Gross profit for the nine months ended June 30, 2025 was $35,206, an increase of $4,447, or 14.5%, as compared to $30,759 for the nine months ended June 30, 2024. The increase in gross profit for the nine months ended June 30, 2025, compared to the prior year period was primarily related to the incremental gross profit from the Airschott acquisition. Excluding the Airschott acquisition, organic growth in gross profit increased 4.7% in the nine months versus the prior year period. Gross profit in the nine months ended June 30, 2025 benefited from customer preparations ahead of anticipated increases in tariffs. Gross profit margin as a percentage of revenue decreased to 26.4% compared to 27.5% for the prior year period, primarily due to higher freight prices resulting in greater forwarding expenses relative to revenues.

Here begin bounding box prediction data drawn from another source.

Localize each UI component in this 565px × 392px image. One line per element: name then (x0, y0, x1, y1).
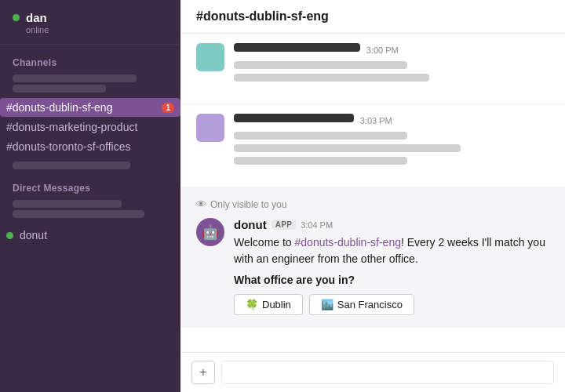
message-time-1: 3:00 PM (366, 45, 399, 55)
sf-emoji: 🏙️ (321, 299, 334, 310)
dm-skeleton-2 (13, 210, 144, 218)
bot-message-text: Welcome to #donuts-dublin-sf-eng! Every … (234, 234, 549, 267)
channel-link[interactable]: #donuts-dublin-sf-eng (295, 236, 401, 249)
channel-item-donuts-dublin[interactable]: #donuts-dublin-sf-eng 1 (0, 98, 180, 117)
only-visible-text: Only visible to you (210, 199, 286, 210)
message-time-2: 3:03 PM (360, 116, 392, 125)
bot-message-area: 👁 Only visible to you 🤖 donut APP 3:04 P… (180, 187, 565, 328)
channels-section: Channels (0, 45, 180, 98)
bot-buttons: 🍀 Dublin 🏙️ San Francisco (234, 294, 549, 315)
message-group-1: 3:00 PM (180, 34, 565, 104)
msg-line-3 (234, 132, 407, 140)
username: dan (26, 11, 47, 24)
bot-content: donut APP 3:04 PM Welcome to #donuts-dub… (234, 218, 549, 315)
message-row-2: 3:03 PM (196, 114, 549, 169)
msg-line-4 (234, 144, 461, 152)
user-status: online (26, 25, 168, 34)
bot-question: What office are you in? (234, 274, 549, 286)
only-visible-notice: 👁 Only visible to you (196, 198, 549, 210)
channel-name: #donuts-marketing-product (6, 121, 137, 133)
sender-name-skeleton-2 (234, 114, 354, 122)
unread-badge: 1 (162, 103, 174, 113)
channel-header: #donuts-dublin-sf-eng (180, 0, 565, 34)
bot-name: donut (234, 218, 267, 231)
bot-row: 🤖 donut APP 3:04 PM Welcome to #donuts-d… (196, 218, 549, 315)
channel-skeleton-2 (13, 85, 106, 93)
msg-line-1 (234, 61, 407, 69)
dublin-emoji: 🍀 (246, 299, 258, 310)
add-attachment-button[interactable]: + (191, 361, 215, 384)
bot-avatar: 🤖 (196, 218, 224, 246)
dublin-button[interactable]: 🍀 Dublin (234, 294, 303, 315)
main-content: #donuts-dublin-sf-eng 3:00 PM (180, 0, 565, 392)
message-content-1: 3:00 PM (234, 43, 549, 86)
message-group-2: 3:03 PM (180, 104, 565, 187)
channel-item-donuts-toronto[interactable]: #donuts-toronto-sf-offices (0, 137, 180, 156)
channel-name: #donuts-toronto-sf-offices (6, 140, 131, 153)
messages-area: 3:00 PM 3:03 PM (180, 34, 565, 352)
avatar-2 (196, 114, 224, 142)
online-status-dot (13, 14, 20, 21)
dm-section: Direct Messages (0, 172, 180, 226)
dm-online-dot (6, 232, 13, 239)
bot-avatar-icon: 🤖 (202, 223, 219, 241)
avatar-1 (196, 43, 224, 71)
channel-name: #donuts-dublin-sf-eng (6, 101, 112, 114)
eye-icon: 👁 (196, 198, 206, 210)
channel-skeleton-1 (13, 74, 137, 82)
app-badge: APP (272, 220, 296, 230)
bot-time: 3:04 PM (301, 220, 333, 230)
message-input[interactable] (221, 361, 554, 384)
dublin-label: Dublin (262, 299, 291, 310)
bot-name-row: donut APP 3:04 PM (234, 218, 549, 231)
sf-label: San Francisco (337, 299, 403, 310)
sidebar: dan online Channels #donuts-dublin-sf-en… (0, 0, 180, 392)
message-content-2: 3:03 PM (234, 114, 549, 169)
msg-line-5 (234, 157, 407, 165)
message-row-1: 3:00 PM (196, 43, 549, 86)
input-area: + (180, 352, 565, 392)
dm-item-donut[interactable]: donut (0, 226, 180, 245)
channel-item-donuts-marketing[interactable]: #donuts-marketing-product (0, 118, 180, 136)
dm-skeleton-1 (13, 200, 122, 208)
sf-button[interactable]: 🏙️ San Francisco (309, 294, 414, 315)
channel-skeleton-3 (13, 162, 130, 169)
plus-icon: + (199, 365, 206, 379)
channel-header-title: #donuts-dublin-sf-eng (196, 9, 329, 23)
dm-name: donut (20, 229, 47, 241)
dm-section-title: Direct Messages (13, 183, 168, 194)
channels-section-title: Channels (13, 57, 168, 68)
sender-name-skeleton-1 (234, 43, 360, 52)
user-header: dan online (0, 0, 180, 45)
bot-text-part1: Welcome to (234, 236, 295, 249)
msg-line-2 (234, 74, 429, 82)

Selling, General and Administrative Expenses
Selling, general and administrative expenses for the three months ended June 30, 2025 were $9,434, as compared to $9,444 for the three months ended June 30, 2024, remaining in line with the prior year period. Despite the acquisition of Airschott on June 5, 2024, there was a decrease in selling, general and administrative expenses for the three months ended June 30, 2025 as compared to the three months ended June 30, 2024 . Selling, general and administrative expenses as a percentage of revenue were 21.8% and 23.2% for the three months ended June 30, 2025 and 2024, respectively. The decrease in selling, general and administrative expenses as a percentage of revenue was primarily due to an increase in revenue caused by higher freight rates, the inclusion of acquired revenue from an acquisition and higher demand as customers prepared for anticipated tariff increases.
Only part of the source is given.